Page images and extracted text
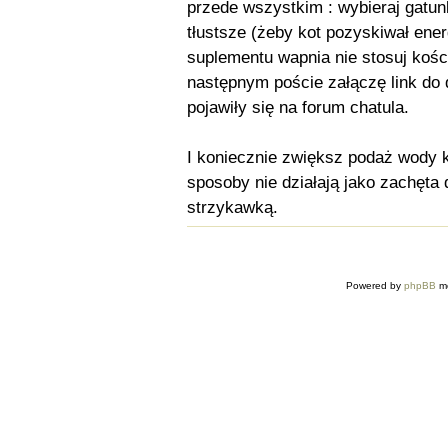
przede wszystkim : wybieraj gatunk
tłustsze (żeby kot pozyskiwał energ
suplementu wapnia nie stosuj kości
następnym poście załączę link do
pojawiły się na forum chatula.
I koniecznie zwiększ podaż wody kot
sposoby nie działają jako zachęta 
strzykawką.
Powered by
phpBB
mo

» **AIM OF THE TASK**
Could you return all of the entries above exactly, without any images?

» **ANSWER TO THIS EXERCISE**
przede wszystkim : wybieraj gatunk
tłustsze (żeby kot pozyskiwał energ
suplementu wapnia nie stosuj kości
następnym poście załączę link do
pojawiły się na forum chatula.
I koniecznie zwiększ podaż wody kot
sposoby nie działają jako zachęta 
strzykawką.
Powered by
phpBB
mo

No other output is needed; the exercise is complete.